Ratusan warga Jakarta berunjuk rasa menuju Kedubes AS, protes serangan AS–Israel ke Iran

Ratusan demonstran menggelar aksi menuju Kedutaan Besar Amerika Serikat di Jakarta untuk memprotes serangan militer AS dan Israel terhadap Iran yang memicu eskalasi ketegangan di Timur Tengah.

By
Aksi protes di luar kedutaan besar AS di Jakarta. / Reuters

Ratusan orang menggelar aksi demonstrasi menuju Kedutaan Besar Amerika Serikat di Jakarta pada Senin (9/3). Aksi tersebut digelar sebagai bentuk protes terhadap serangan militer yang dilancarkan oleh Amerika Serikat dan Israel terhadap Iran.

Dilaporkan Anadolu Agency, para demonstran membawa spanduk dan meneriakkan slogan yang mengecam kebijakan Washington dan Tel Aviv terkait serangan tersebut.

Massa juga mendesak komunitas internasional untuk segera bertindak guna mencegah meningkatnya ketegangan di kawasan Timur Tengah.

Selain itu, para peserta aksi meminta pemerintah Indonesia mengambil sikap tegas dan aktif mendorong jalur diplomasi guna menghentikan kekerasan serta menjaga perdamaian di kawasan.

Pemerintah Indonesia sebelumnya juga menyampaikan seruan kepada Amerika Serikat dan Israel agar menghentikan serangan terhadap Iran. Jakarta juga meminta Teheran menahan diri dan tidak menargetkan negara-negara Teluk di tengah meningkatnya ketegangan regional.

“Kami menegaskan kembali kewajiban semua pihak untuk menjunjung tinggi prinsip-prinsip hukum internasional, khususnya larangan penggunaan kekuatan terhadap kedaulatan dan integritas wilayah suatu negara,” kata Kementerian Luar Negeri Republik Indonesia dalam pernyataan resminya.
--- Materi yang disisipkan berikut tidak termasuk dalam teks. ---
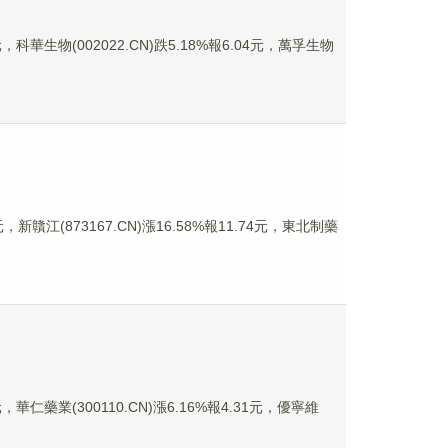
科華生物(002022.CN)跌5.18%報6.04元，萬孚生物
新贛江(873167.CN)漲16.58%報11.74元，東北制藥
華仁藥業(300110.CN)漲6.16%報4.31元，優寧維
Ketegangan kawasan meningkat

Situasi di Timur Tengah memanas sejak serangan besar-besaran yang dilancarkan Amerika Serikat dan Israel terhadap Iran pada 28 Februari.

Serangan tersebut dilaporkan menewaskan lebih dari 1.200 orang, termasuk pemimpin tertinggi Iran Ali Khamenei, lebih dari 150 siswi sekolah, serta sejumlah pejabat militer senior.

Sebagai balasan, Iran meluncurkan serangkaian serangan drone dan rudal yang menargetkan pangkalan militer, fasilitas diplomatik, serta personel Amerika Serikat di berbagai negara di kawasan, selain juga menyerang sejumlah kota di Israel.

Sedikitnya tujuh personel militer AS dilaporkan tewas dalam serangan balasan tersebut.